Museum visitors will find that many of the images were printed on salted paper, which was one of the earliest paper photographic processes. It consisted of a sheet of fine writing paper coated with salt water, silver nitrate, and forming light-sensitive silver chloride.
“The result is a matte-surface print in which the image was embedded in the fibers of the paper,” Daniel said. “By the mid-1850s, most photographers, including Marville, made albumen silver prints for which the paper is first coated with an egg-white solution that gives a harder surface, a crisper image, and a shinier print.”
“Some of the photos show Paris (as) it was before Georges-Eugène Baron Haussmann, who helped imagined a modern Paris and changed a lot about the way the city looked now,” said French lecturer Rachel Early.
Haussmann and Napoleon III were responsible for the changes throughout Paris. Under Napoleon III, Marville was chosen to be the official Paris photographer. Daniel said that Marville considered himself a photographic artist.
“Even when producing work for documentary purposes, he sought to do so as an artist,” Daniel said. “His sense of composition and light, and his immaculate technique that reveals such richness of detail allows us to immerse ourselves in a Paris of the past, to feel what the city looked like, what life was like in pre-Haussmann Paris.”
Early added that in the past, the streets of Paris were very narrow, which Marville captured in his photos.
“It’s such an old city, it’s a medieval city,” Early said. “But then you had Haussman really open up some of the streets. Now you have these boulevards when you go to Paris. What we see now is not what they would’ve seen in Marville’s day. I think this is fascinating and the photos are gorgeous.”
“Charles Marville was clearly a sophisticated artist in shaping his pictures and a consummate master of technique,” Daniel said. “He also was blessed with a great gig, working for the City of Paris beginning in 1862 and charged with photographing the old parts of the city one step ahead of the wrecking ball.”
Early said she will recommend her class visit the exhibit if they have time.

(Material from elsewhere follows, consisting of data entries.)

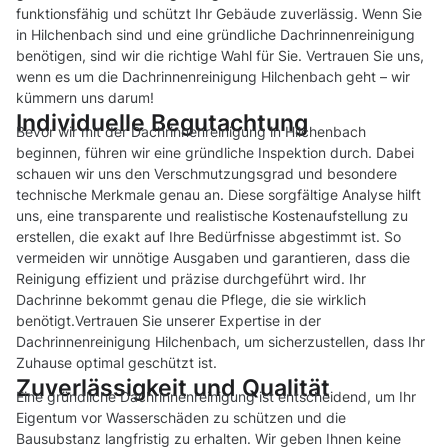
funktionsfähig und schützt Ihr Gebäude zuverlässig. Wenn Sie
in Hilchenbach sind und eine gründliche Dachrinnenreinigung
benötigen, sind wir die richtige Wahl für Sie. Vertrauen Sie uns,
wenn es um die Dachrinnenreinigung Hilchenbach geht – wir
kümmern uns darum!
Individuelle Begutachtung
Bevor wir mit der Dachrinnenreinigung in Hilchenbach
beginnen, führen wir eine gründliche Inspektion durch. Dabei
schauen wir uns den Verschmutzungsgrad und besondere
technische Merkmale genau an. Diese sorgfältige Analyse hilft
uns, eine transparente und realistische Kostenaufstellung zu
erstellen, die exakt auf Ihre Bedürfnisse abgestimmt ist. So
vermeiden wir unnötige Ausgaben und garantieren, dass die
Reinigung effizient und präzise durchgeführt wird. Ihr
Dachrinne bekommt genau die Pflege, die sie wirklich
benötigt.Vertrauen Sie unserer Expertise in der
Dachrinnenreinigung Hilchenbach, um sicherzustellen, dass Ihr
Zuhause optimal geschützt ist.
Zuverlässigkeit und Qualität
Eine gründliche Dachrinnenreinigung ist entscheidend, um Ihr
Eigentum vor Wasserschäden zu schützen und die
Bausubstanz langfristig zu erhalten. Wir geben Ihnen keine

“We are studying Paris in our class and I think that part of what make Paris so special, especially to Americans, is the layers of history that are present,” Early said. “In some ways, Paris has changed a lot, but you can see parts of buildings, such as the Notre Dame Cathedral, that have been around for centuries. Seeing the history of this city is very valuable just for understanding how different it is from American cities.”
Emphasizing the different periods of history as it relates to French literature is part of Early’s lesson plans.
“I think the exhibit helps bring that to life,” Early added. “If we talk about the Romantic age, the 19th century, it can stay kind of abstract. But seeing images of Paris as it was at that time helps (make) it a little more concrete and bring it back to life.”
Oberhausen, a student of Early’s Intermediate French class, said she would visit the MFAH to view the Marville exhibition. “I like the architecture,” she said. “I like how he captures the landscapes and the finesse of France.”
“I hope that for whatever reason people come to the exhibition, one of the things they will take away is the discovery of how beautiful, technically perfect, and historically evocative photography could be so early in its history,” Daniel said. “For us, 150 years later, there are many ways into the photographs — an interest in early photography, an interest in urbanism and city planning, and a nostalgia for a lost way of life, and an appreciation of the sheer beauty of the pictures.”